:: Data to examine ::
---------------
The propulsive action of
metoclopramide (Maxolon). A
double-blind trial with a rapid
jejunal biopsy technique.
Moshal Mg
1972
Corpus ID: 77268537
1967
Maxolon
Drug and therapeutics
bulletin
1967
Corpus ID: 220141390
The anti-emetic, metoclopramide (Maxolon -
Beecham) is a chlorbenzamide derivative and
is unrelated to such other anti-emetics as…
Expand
---------------
:: What to do ::
Find the line containing "Drug and therapeutics" in the material above. Print it and every line after it through the end, exactly and only those.

:: Result of the task ::
Drug and therapeutics
bulletin
1967
Corpus ID: 220141390
The anti-emetic, metoclopramide (Maxolon -
Beecham) is a chlorbenzamide derivative and
is unrelated to such other anti-emetics as…
Expand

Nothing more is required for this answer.